Wagenknecht: Die Brandmauer verstärkt nur das Feuer

Die BSW-Chefin Sahra Wagenknecht hält die politische Isolierung der AfD für gescheitert – mit fatalen Folgen. Ihre Kritik an der sogenannten Brandmauer sorgt für offene Debatten.

heute 15:17 Uhr | 28 mal gelesen

Schon wieder nimmt Sahra Wagenknecht kein Blatt vor den Mund: In einem Essay für die „Welt“ kritisiert sie scharf die Strategie der übrigen Parteien, die AfD systematisch auszugrenzen. Für sie ist klar: Die Brandmauer schützt nicht, sondern zündet erst recht an. „Was hat die Brandmauer gebracht?“, fragt sie provokant. Dass gerade diese Abschottung zur Stärkung der AfD beigetragen hat, hält sie für offensichtlich. Wagenknecht fühlt sich an den „antifaschistischen Schutzwall“ der DDR erinnert – ein Vergleich, bei dem man kurz stocken muss, aber: So deutlich spricht sonst selten jemand. Sie sieht in den aktuellen Koalitionen einen Murks: Anstatt politischer Einigkeit regieren Zweckbündnisse, die kaum handlungsfähig sind. Dadurch würden die Wähler enttäuscht und suchten ihre Zuflucht ausgerechnet bei der AfD. "Für die AfD war die Brandmauer ein Geschenk", resümiert sie trocken – da klingt schon etwas Frust mit. Rückblickend kritisiert Wagenknecht auch ihre eigene Partei: Die Entscheidung, in Thüringen eine Anti-AfD-Regierung zu stützen, sei ein Anfängerfehler gewesen. Man habe gelernt; künftige BSW-Beteiligungen an solchen Koalitionen schließt sie aus. Stattdessen schlägt sie ein radikal anderes Konzept vor: Expertenregierungen, in denen Fachleute und nicht mehr ausgebrannte Parteikader das Sagen haben. Ein ziemlich unkonventioneller Vorschlag – wenngleich die Umsetzung in Deutschland nach wie vor fraglich scheint.

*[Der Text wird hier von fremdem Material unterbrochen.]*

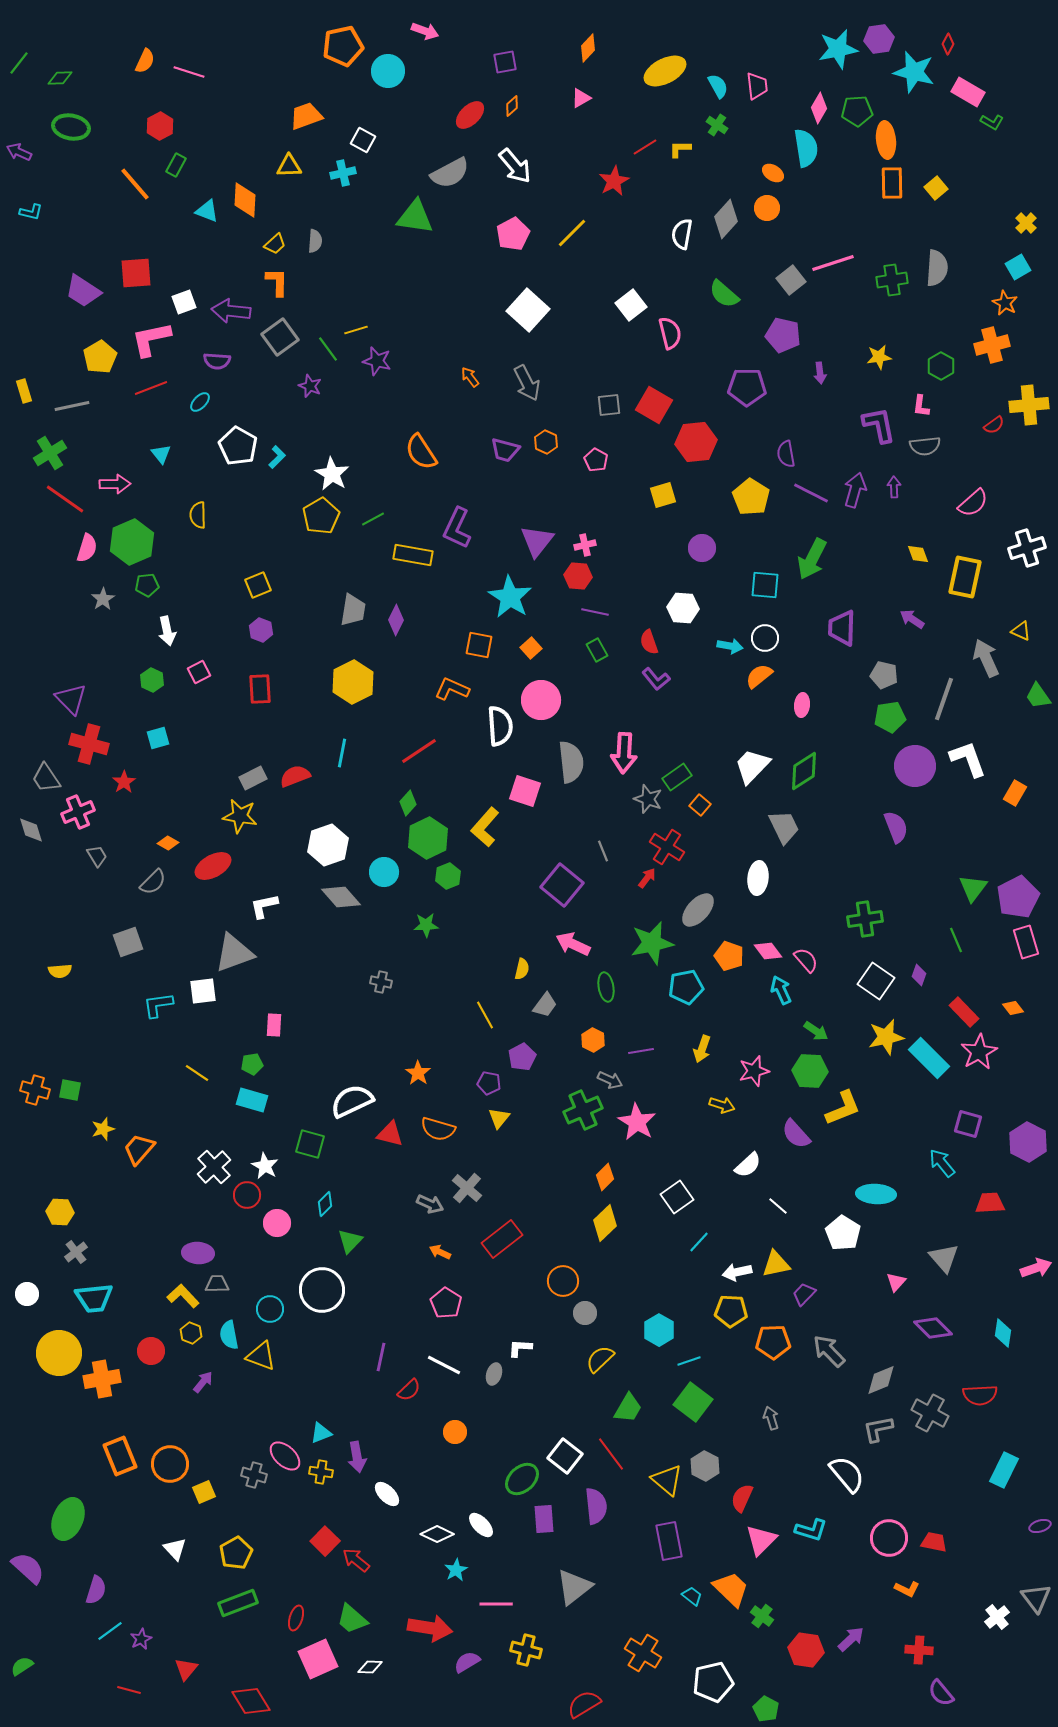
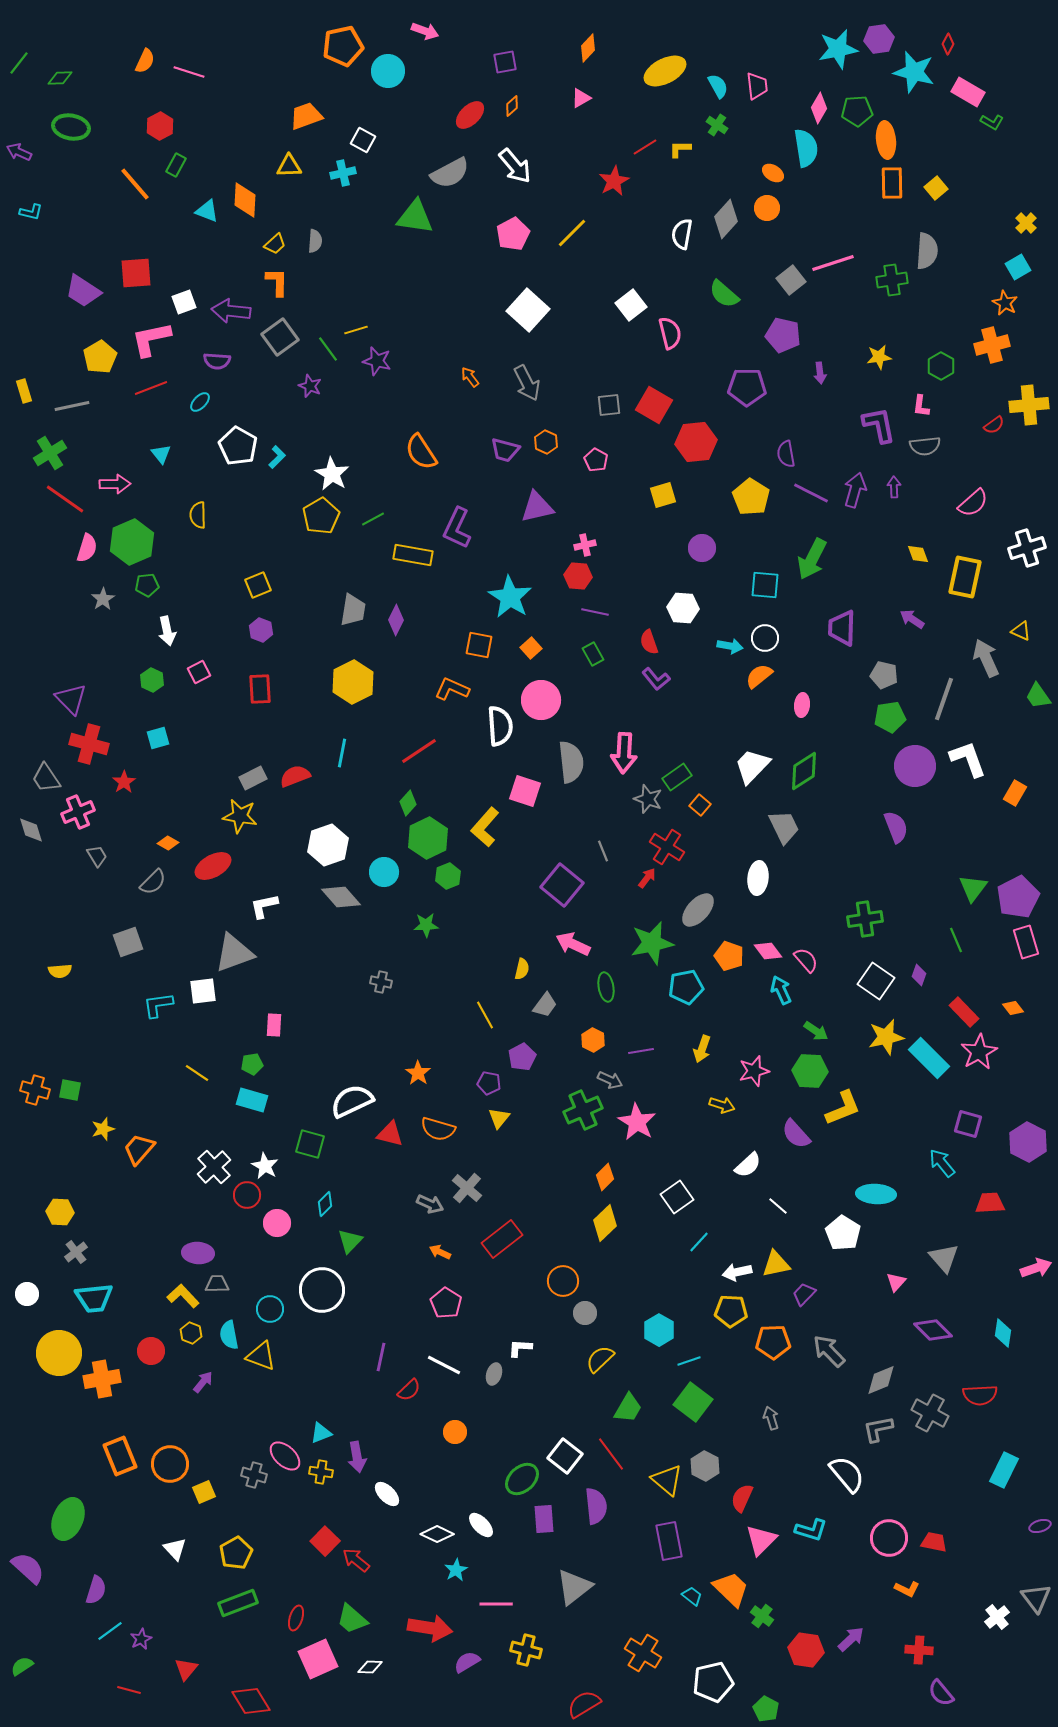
gray semicircle at (937, 268): moved 10 px left, 17 px up
purple triangle at (537, 541): moved 34 px up; rotated 39 degrees clockwise
green rectangle at (597, 650): moved 4 px left, 4 px down
purple diamond at (933, 1328): moved 2 px down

Wagenknecht legt in ihrem Gastbeitrag den Finger in eine offene Wunde der deutschen Politik: Die Abgrenzungsstrategie gegen die AfD scheint, zumindest aus ihrer Sicht, nach hinten losgegangen zu sein. Das Bild der „Brandmauer“ ist für sie nicht nur wirkungslos, sondern sogar gefährlich – eine These, die innerhalb und außerhalb des BSW heftig diskutiert wird. Neu ist dabei ihre Forderung nach Expertenregierungen – ein Modell, das zwar immer wieder in Krisenzeiten als Allheilmittel gehandelt wird, sich aber mit den bisherigen parteipolitischen Strukturen schwer vereinbaren lässt. Die gesellschaftliche Debatte darum wird gerade durch die jüngsten Umfragen zur AfD und die Unsicherheiten in der politischen Mitte wieder befeuert. Laut aktuellen Berichten verschiedener Medien (u.a. SZ, Zeit, FAZ) mehren sich Stimmen, die nach neuen Wegen gegen den Rechtspopulismus suchen. Auffällig ist, dass nicht nur die Strategie, sondern auch die Begrifflichkeit der „Brandmauer“ zunehmend auf Skepsis trifft. Kurz gesagt: Die Frage, wie man einer immer stärkeren AfD politisch begegnet, bleibt aktueller denn je – und einfache Antworten suchen offenbar alle vergeblich.